There Are Too Many States Nowadays

Last Saturday's WSJ had an interesting article that featured people who had lived through the Great Depression who were now recalling their searing memories of the troubled time (sub req). It's good to read first person historical recollections such as these and amazing to think of the events and changes that these folks have witnessed through the years. And in the midst of our current economic downturn, hearing stories about the difficulties faced in the Great Depression helps keep matters in perspective.

However, my inner cynic couldn't but question the writer's attempt to credit a couple of these people with having foreseen our present financial crisis:

* Mr. Dickinson went on to work in Wall Street brokerage houses, he says, and retired as a manager of human resources. He says during the last five years, he annoyed his friends with repeated warnings that a day of reckoning was coming.

* Farmer Richard G. Hendrickson, 96, has been predicting another Great Depression for years, even decades.
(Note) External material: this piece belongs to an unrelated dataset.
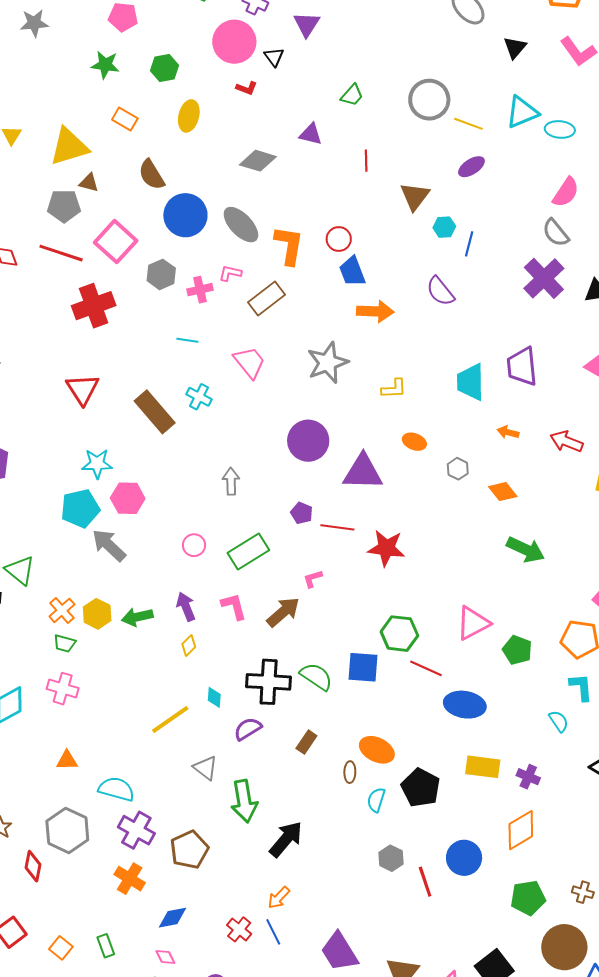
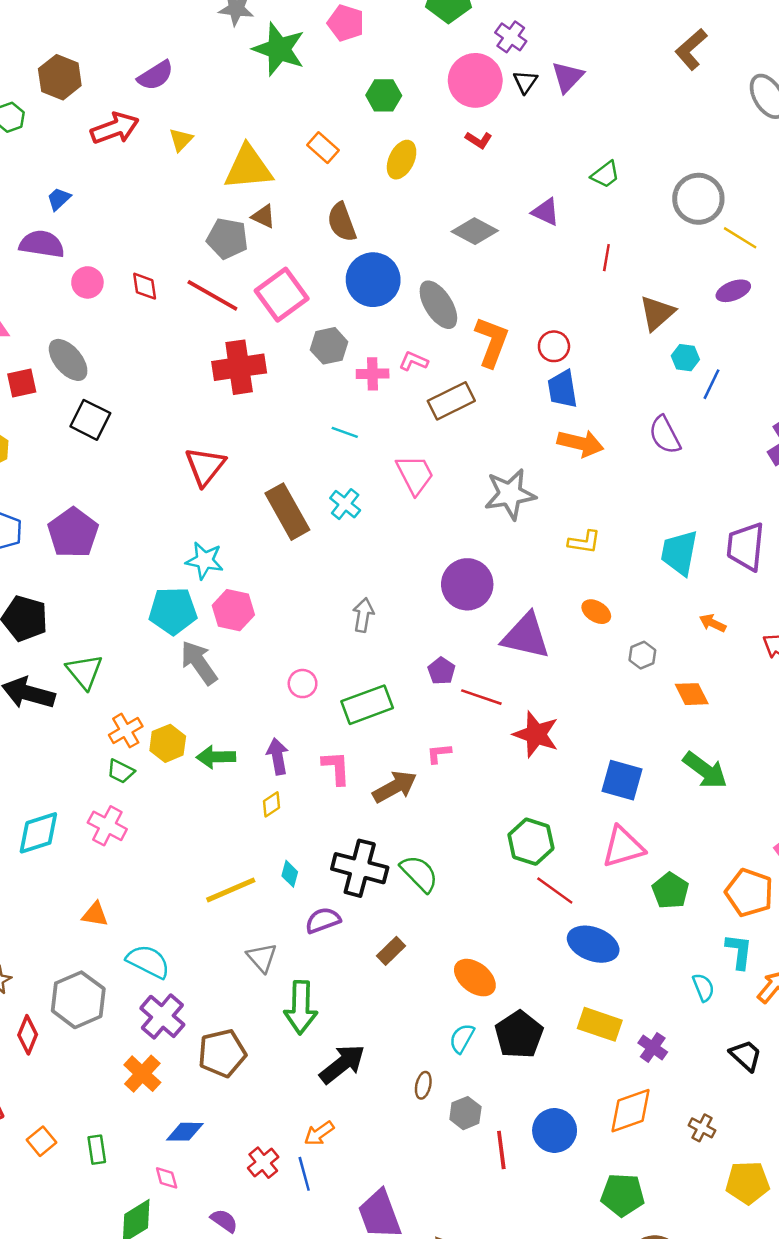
black triangle: (274, 57) -> (525, 82), moved
green star: (105, 65) -> (279, 49), moved, size x1.5
blue square: (363, 667) -> (622, 780), moved
brown ellipse: (350, 772) -> (423, 1085), moved
brown cross: (583, 892) -> (702, 1128), moved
He warned family members and friends that America's profligate ways would bring back the hard times he had experienced in the 1930s when he watched his father almost lose the family farm.

He repeated the dire prediction so frequently, says his wife, Lillian, 90, his own children thought he was "getting old."


Now, perhaps these gentlemen did offer rational, logical, well-reasoned arguments to predict that a crash was a comin', but I have to wonder how much of it was that and how much was Grandpa Simpson style hysteria and baseless paranoia. Especially with the second guy who's been "predicting another Great Depression for years, even decades." Well yeah, if you predict a stage in the economic cycle for decades, the chances are that at some point we'll actually experience it again. Although, we're still a long ways off from being anywhere near that now. Sometimes there's a fine line between clairvoyant and crank.

UPDATE Jack e-mails with additional perspective:

My father was born in 1934 in Ukraine which, at the time, was the most God-forsaken shit-hole on the face of the earth. After Stalin starved millions of Ukrainians to death, Hitler came along and "liberated" them. Shortly after that, the Nazis started using local townspeople as human mine-detectors. Compared to them, I'm livin' in fat city.